▸ **What needs to be done**:
All of the data should be output character for character, except the pictures.

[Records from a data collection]
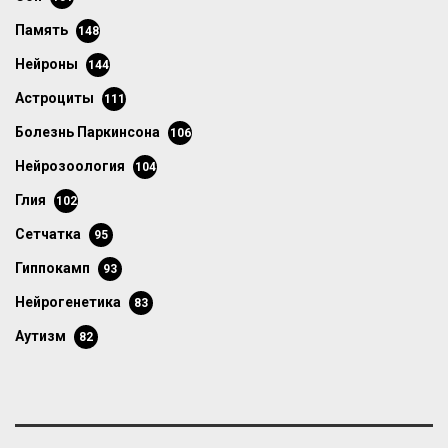
память
148
нейроны
144
астроциты
111
болезнь Паркинсона
106
нейрозоология
104
глия
102
сетчатка
95
гиппокамп
93
нейрогенетика
83
аутизм
82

▸ **Output for this task**:
память
148
нейроны
144
астроциты
111
болезнь Паркинсона
106
нейрозоология
104
глия
102
сетчатка
95
гиппокамп
93
нейрогенетика
83
аутизм
82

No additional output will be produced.